====== Input

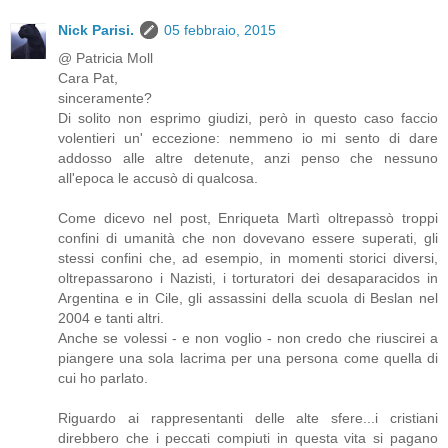
Nick Parisi.
05 febbraio, 2015
@ Patricia Moll
Cara Pat,
sinceramente?
Di solito non esprimo giudizi, però in questo caso faccio
volentieri un' eccezione: nemmeno io mi sento di dare
addosso alle altre detenute, anzi penso che nessuno
all'epoca le accusò di qualcosa.
Come dicevo nel post, Enriqueta Martì oltrepassò troppi
confini di umanità che non dovevano essere superati, gli
stessi confini che, ad esempio, in momenti storici diversi,
oltrepassarono i Nazisti, i torturatori dei desaparacidos in
Argentina e in Cile, gli assassini della scuola di Beslan nel
2004 e tanti altri.
Anche se volessi - e non voglio - non credo che riuscirei a
piangere una sola lacrima per una persona come quella di
cui ho parlato.
Riguardo ai rappresentanti delle alte sfere...i cristiani
direbbero che i peccati compiuti in questa vita si pagano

============

● **Task requirements**: Copy exactly the lines from the one with "stessi confini che, ad" down to the last line of the records above, and leave out everything else.

● **Exercise result**:
stessi confini che, ad esempio, in momenti storici diversi,
oltrepassarono i Nazisti, i torturatori dei desaparacidos in
Argentina e in Cile, gli assassini della scuola di Beslan nel
2004 e tanti altri.
Anche se volessi - e non voglio - non credo che riuscirei a
piangere una sola lacrima per una persona come quella di
cui ho parlato.
Riguardo ai rappresentanti delle alte sfere...i cristiani
direbbero che i peccati compiuti in questa vita si pagano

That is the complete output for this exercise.